Evil does tend to intrigue us: its je-ne-sais-quoi makes it a subject for popular exploration and multivalent interpretation. Its high visibility in modern life has made the idea of evil pack a smaller punch, lose a bit of its taboo, and become somehow charming, Workman suggests.


One installation displays a computer screen repeating Google searches over and over: “loud evil laugh,” “I think I am evil,” “Evel Knievel is dead,” and “my puppy is evil.” However, the pieces that consider suffering, or the display of instruments of evil, like the baseball bat slowly revolving while hanging low from the ceiling, work to dispel the notion that evil has any kind of innocent charisma.
Workman calls the exhibition a concept album in “a totalized environment… between the context of the space itself, all the various different media, videos, net art, the play, a music soundtrack, and the zine.” Due to technical difficulties (perhaps an unintended form of evil), the zine in question is not yet available, and the play’s loose script has yet to be released in print.

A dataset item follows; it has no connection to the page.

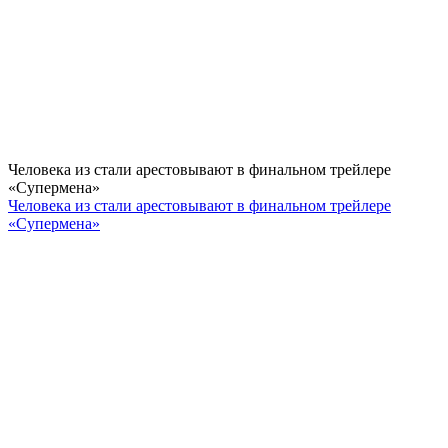
Человека из стали арестовывают в финальном трейлере
«Супермена»
Человека из стали арестовывают в финальном трейлере
«Супермена»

The 40-minute dramatic performance, titled “A Conversion,” was set in the gallery space, centered on a red couch, a red carpet, a black coffee table, and a blue dining table. According to Workman, the play is in that “60s, 70s vein of experimental theatre,” with improvised dialogue. The organic veracity of the production is accomplished by its actors’ off-the-cuff and intimate delivery.


The play concerns four characters, each defined by their jobs: Vivian the artist, Ellie the poet, Joyce the sex worker, and Gavin the hedge fund manager. Each offers a take on evil—Vivian attempts to grapple with the actions of her brother, a soldier who killed an unarmed civilian while deployed in Afghanistan. In his defense, Vivian declares that she’s ”trying to tell you this fucked up thing that happened because of the situation he was in, not because of him. All he was doing was doing his job.”


Workman explained, “The brother’s done something that ostensibly is evil, but in service of a better world.” The artist and actress Sarah Weis, who contributed the candle and computer piece and played Vivian, said, “I think she’s the most empathetic of the characters, and also… the most human, and in a way the weakest.”  The central concern of the play seemed to be the characters’ confrontations with the evil in themselves, their jobs, and their lives.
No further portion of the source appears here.